Hello,
When running the GPU-accelerated version of Vasp 6.5.1, I noticed my KPOINTS_OPT loop was significantly slower when using hybrid functionals. I checked the GPU utilization of these runs during the SCF loop and during the KPOINTS_OPT loop and noticed that the GPU utilization hovers around 90% during the SCF loop (good) but stays at 0 for KPOINTS_OPT, with CPU utilization increasing.
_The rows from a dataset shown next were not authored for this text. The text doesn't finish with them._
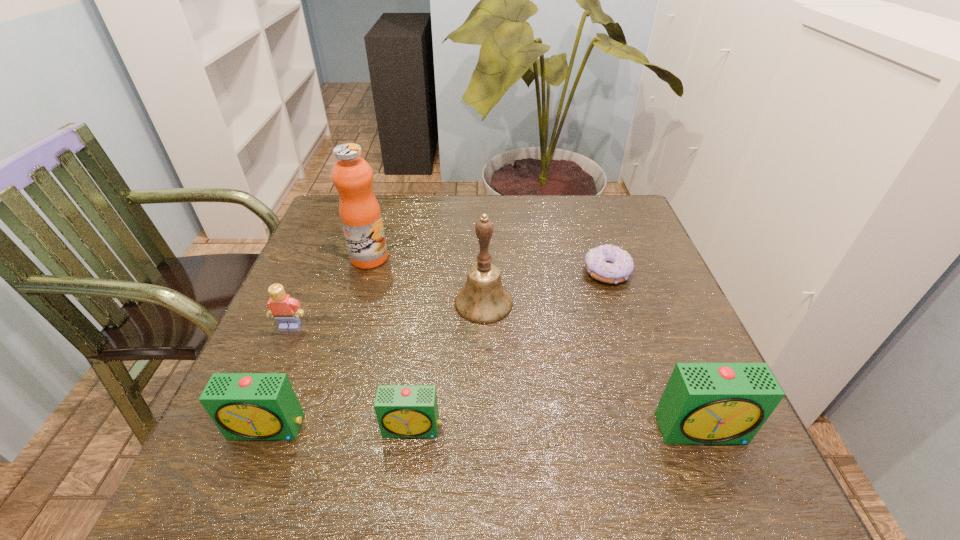 This screenshot has height=540, width=960. I want to click on object situated at the near right corner, so click(x=703, y=403).

The width and height of the screenshot is (960, 540). Identify the location of vacant space at the far edge of the desktop. (536, 202).

In the image, there is a desktop. Where is `blank space at the near edge`? The width and height of the screenshot is (960, 540). blank space at the near edge is located at coordinates (479, 416).

I want to click on free spot at the left edge of the desktop, so click(x=334, y=271).

The width and height of the screenshot is (960, 540). In the image, there is a desktop. Identify the location of vacant space at the right edge. (617, 245).

In the image, there is a desktop. At what (x,y) coordinates should I click in order to perform the action: click on vacant space at the far right corner. Please return your answer as a coordinate pair (x, y). Looking at the image, I should click on (582, 220).

The height and width of the screenshot is (540, 960). Find the location of `vacant area between the tallest object and the second shortest alarm clock`. vacant area between the tallest object and the second shortest alarm clock is located at coordinates (319, 343).

The width and height of the screenshot is (960, 540). I want to click on vacant area between the sixth shortest object and the second alarm clock from left to right, so (x=448, y=366).

Identify the location of vacant area that lies between the fourth object from left to right and the shortest object. (510, 350).

The width and height of the screenshot is (960, 540). Identify the location of vacant region between the rightmost alarm clock and the shortest alarm clock. (558, 429). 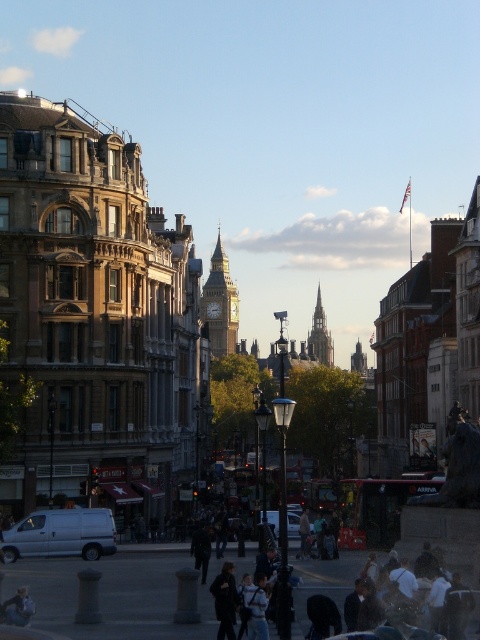 You are a tourist standing on the street and want to take a photo of both the golden stone clock tower at center and the metallic silver van at center. Which object should you position closer to the left side of your camera frame?

You should position the golden stone clock tower at center closer to the left side of your camera frame because it is already positioned on the left side of the metallic silver van at center.

You are a tourist standing on the street and want to take a photo of the golden stone clock tower at center and the dark gray jacket at center. Which object should you focus on first if you want to capture both in one frame without moving your camera?

The golden stone clock tower at center is positioned on the left side of the dark gray jacket at center, so you should focus on the golden stone clock tower at center first to ensure it stays in frame while adjusting the camera angle to include the dark gray jacket at center.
I later tested a PBE run and confirmed the GPU is not used during the KPOINTS_OPT loop.
Is GPU offloading not supported for KPOINTS_OPT?
A few notes:
- KPOINTS_OPT_BATCH had no effect on the GPU utilization
- I run on the Delta (https://docs.ncsa.illinois.edu/systems/ ... index.html) GPU nodes which have up to 4 A100 gpus and 1 AMD 64 core processor. Number of GPUs does not change the fact the utilization goes to 0 during the KPOINTS_OPT step.
- Compilers are the Cray-MPICH compilers, makefile.include attached
This is my first time running KPOINTS_OPT on GPUs so I do not have "working" comparisons or other hardware to test on. In the past I had only run calculations with KPOINTS_OPT on CPUs and never noticed a performance change within the KPOINTS_OPT loop.
Thank you,
Erick